Muita coisa era nova para mim, ia de Atibaia a Sao Paulo de ônibus, todas as manhãs uma correria enorme, mas a convivência que tive com o Gerente de RH sr. Wagner Tadeu foi marcante demais.

Todas as manhãs mas TODAS as manhãs ele chegava no Departamento assobiando e cantarolando, podia estar uma tempestade lá fora, um clima pesado na empresa mas o estado de humor do Wagner era inabalável.

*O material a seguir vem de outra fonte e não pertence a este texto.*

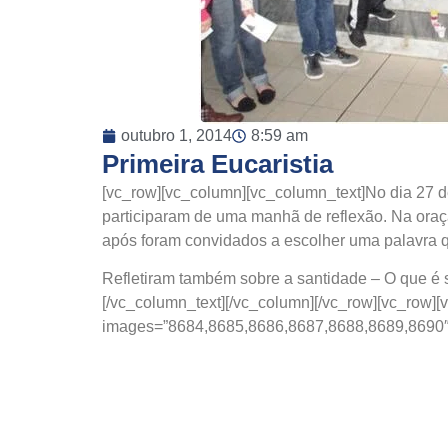
outubro 1, 2014
8:59 am
Primeira Eucaristia
[vc_row][vc_column][vc_column_text]No dia 27 de
participaram de uma manhã de reflexão. Na oraç
após foram convidados a escolher uma palavra q
Refletiram também sobre a santidade – O que é s
[/vc_column_text][/vc_column][/vc_row][vc_row][v
images=”8684,8685,8686,8687,8688,8689,8690″ i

Das manias, me irritava a de ligar o ar condicionado mesmo com as manhãs não muito quentes, outra era a de cantarolando se sentar em frente a estação de trabalho e ligar o som com Iron Maiden. Todas as manhãs …..

Em minha primeira semana como tínhamos muito trabalho e eu dependia de ônibus e horário para ir para Atibaia, costumava sair apressado deixando a mesa desarrumada. No dia seguinte encontrava tudo impecavelmente organizado, por uns 3 dias cheguei a pensar que houvesse alguem da Faxina que fizesse isso para a gente, mas no 4. dia, intrigado, perguntei ao colega analista Marcelo quem é que organizava minha bagunça. Ele riu e falando baixo apontou para a mesa do Wagner, disse: “ele que tem feito isso, mas olha, ele nao vai fazer isso a vida toda” – mensagem captada, percebi que era um “toque” muito sutil que ele nos dava no sentido de querer as coisas organizadas, passei a arrumar minha mesa a partir de então, porque pensava “imagina um Gerente de RH de multinacional perdendo tempo precioso arrumando a bagunça de um  subordinado!”